Provided material START

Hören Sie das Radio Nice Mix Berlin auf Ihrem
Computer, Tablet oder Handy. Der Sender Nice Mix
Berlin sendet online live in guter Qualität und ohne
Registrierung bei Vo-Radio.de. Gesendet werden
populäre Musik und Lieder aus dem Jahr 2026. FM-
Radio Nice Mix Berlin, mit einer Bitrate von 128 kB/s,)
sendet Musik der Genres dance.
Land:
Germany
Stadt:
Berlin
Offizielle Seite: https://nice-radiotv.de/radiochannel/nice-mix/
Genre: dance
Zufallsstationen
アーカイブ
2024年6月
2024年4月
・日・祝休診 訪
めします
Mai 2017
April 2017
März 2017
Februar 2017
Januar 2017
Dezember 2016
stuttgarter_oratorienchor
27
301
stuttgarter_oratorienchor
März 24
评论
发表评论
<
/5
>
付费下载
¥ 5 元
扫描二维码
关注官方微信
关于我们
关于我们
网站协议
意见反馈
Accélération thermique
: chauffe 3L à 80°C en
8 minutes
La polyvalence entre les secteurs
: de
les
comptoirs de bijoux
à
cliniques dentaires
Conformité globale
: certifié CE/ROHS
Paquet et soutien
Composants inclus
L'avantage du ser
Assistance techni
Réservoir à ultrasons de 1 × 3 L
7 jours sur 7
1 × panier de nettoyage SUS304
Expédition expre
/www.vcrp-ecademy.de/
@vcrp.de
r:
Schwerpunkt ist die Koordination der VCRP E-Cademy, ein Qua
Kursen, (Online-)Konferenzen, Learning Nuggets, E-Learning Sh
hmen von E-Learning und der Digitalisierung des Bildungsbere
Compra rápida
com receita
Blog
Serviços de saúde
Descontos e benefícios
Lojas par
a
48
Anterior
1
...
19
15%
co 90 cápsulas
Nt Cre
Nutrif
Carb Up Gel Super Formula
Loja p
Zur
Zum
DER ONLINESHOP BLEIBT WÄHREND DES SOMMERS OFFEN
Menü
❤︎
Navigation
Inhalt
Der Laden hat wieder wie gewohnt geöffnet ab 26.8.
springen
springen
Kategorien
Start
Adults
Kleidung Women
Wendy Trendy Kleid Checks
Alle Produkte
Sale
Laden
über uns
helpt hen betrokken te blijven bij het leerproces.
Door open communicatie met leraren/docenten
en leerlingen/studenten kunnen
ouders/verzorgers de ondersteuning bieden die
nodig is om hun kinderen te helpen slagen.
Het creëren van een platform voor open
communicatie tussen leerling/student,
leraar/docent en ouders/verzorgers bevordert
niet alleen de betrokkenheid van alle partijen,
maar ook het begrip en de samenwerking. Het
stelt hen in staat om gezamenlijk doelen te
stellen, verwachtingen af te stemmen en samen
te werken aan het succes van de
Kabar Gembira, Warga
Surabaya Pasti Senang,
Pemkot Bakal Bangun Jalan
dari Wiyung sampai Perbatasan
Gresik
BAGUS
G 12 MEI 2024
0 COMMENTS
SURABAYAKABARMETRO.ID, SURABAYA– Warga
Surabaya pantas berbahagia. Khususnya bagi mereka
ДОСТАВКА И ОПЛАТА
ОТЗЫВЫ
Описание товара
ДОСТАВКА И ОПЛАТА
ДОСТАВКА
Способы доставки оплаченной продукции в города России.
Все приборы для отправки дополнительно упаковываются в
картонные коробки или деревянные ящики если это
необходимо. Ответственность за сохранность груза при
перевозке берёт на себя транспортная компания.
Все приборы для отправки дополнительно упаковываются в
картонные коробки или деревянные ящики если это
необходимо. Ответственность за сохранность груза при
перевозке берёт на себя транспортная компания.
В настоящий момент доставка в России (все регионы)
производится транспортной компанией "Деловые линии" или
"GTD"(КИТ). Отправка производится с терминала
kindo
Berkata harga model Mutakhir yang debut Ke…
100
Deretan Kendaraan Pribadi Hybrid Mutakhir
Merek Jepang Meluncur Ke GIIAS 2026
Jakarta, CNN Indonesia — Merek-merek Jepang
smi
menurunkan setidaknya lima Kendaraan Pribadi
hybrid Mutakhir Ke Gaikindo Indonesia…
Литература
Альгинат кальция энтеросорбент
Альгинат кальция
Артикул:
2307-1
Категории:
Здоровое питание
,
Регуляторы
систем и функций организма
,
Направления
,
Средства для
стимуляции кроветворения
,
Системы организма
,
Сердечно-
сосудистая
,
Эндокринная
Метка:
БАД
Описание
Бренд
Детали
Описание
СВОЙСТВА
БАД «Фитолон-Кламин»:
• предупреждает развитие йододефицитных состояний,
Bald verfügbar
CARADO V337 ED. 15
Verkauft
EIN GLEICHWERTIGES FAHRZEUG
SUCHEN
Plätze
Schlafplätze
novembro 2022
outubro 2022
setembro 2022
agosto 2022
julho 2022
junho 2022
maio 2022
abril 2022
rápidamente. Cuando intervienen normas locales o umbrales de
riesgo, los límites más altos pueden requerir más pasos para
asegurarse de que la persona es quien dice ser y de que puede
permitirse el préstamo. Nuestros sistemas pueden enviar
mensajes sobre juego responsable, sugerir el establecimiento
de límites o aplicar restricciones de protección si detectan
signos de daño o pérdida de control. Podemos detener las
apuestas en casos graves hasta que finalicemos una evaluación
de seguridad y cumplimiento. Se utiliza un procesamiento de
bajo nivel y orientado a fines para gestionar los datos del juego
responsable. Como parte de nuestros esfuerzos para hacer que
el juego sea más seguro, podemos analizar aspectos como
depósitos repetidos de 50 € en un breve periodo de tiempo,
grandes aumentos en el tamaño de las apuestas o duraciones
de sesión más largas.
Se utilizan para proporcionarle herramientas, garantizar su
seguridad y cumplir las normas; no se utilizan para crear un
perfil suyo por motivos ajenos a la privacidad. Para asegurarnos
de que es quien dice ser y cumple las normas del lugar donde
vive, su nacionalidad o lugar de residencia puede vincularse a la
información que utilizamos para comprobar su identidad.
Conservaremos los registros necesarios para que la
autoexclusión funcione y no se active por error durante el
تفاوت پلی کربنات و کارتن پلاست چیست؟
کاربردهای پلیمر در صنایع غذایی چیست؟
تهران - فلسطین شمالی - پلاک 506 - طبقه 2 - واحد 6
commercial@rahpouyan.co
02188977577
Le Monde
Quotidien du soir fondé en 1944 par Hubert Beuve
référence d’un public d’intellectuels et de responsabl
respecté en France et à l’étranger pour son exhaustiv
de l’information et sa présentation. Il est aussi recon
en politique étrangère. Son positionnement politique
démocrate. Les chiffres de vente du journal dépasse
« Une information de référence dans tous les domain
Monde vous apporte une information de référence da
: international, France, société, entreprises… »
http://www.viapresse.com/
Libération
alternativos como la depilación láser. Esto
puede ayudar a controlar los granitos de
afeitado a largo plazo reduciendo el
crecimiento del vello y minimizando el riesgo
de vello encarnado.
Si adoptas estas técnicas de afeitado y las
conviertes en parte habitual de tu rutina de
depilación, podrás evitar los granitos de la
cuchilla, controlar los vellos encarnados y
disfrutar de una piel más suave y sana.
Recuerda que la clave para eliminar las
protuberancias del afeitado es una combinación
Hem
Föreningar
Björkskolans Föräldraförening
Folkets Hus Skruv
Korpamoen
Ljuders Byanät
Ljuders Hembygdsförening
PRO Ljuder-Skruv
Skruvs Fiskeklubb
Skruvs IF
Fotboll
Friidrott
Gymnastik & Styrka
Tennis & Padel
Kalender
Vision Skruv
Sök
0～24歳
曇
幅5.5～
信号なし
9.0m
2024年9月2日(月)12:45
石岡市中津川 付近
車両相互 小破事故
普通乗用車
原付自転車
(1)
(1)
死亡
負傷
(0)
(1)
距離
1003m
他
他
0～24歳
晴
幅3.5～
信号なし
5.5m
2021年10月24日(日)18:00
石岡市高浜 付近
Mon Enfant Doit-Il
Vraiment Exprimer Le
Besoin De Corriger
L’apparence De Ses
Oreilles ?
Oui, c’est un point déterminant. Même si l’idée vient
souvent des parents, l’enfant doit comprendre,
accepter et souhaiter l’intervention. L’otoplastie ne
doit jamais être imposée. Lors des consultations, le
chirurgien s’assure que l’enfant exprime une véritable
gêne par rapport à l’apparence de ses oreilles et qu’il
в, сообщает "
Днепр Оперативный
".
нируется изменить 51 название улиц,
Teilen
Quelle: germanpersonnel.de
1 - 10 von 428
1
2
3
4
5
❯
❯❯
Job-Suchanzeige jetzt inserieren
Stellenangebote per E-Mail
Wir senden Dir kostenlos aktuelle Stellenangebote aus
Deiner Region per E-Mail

Provided material END

What the exercise asks
Write down exactly the span of lines above from the one containing "perfil suyo por" to the one containing "información que utilizamos", both ends included.

Answer section
perfil suyo por motivos ajenos a la privacidad. Para asegurarnos
de que es quien dice ser y cumple las normas del lugar donde
vive, su nacionalidad o lugar de residencia puede vincularse a la
información que utilizamos para comprobar su identidad.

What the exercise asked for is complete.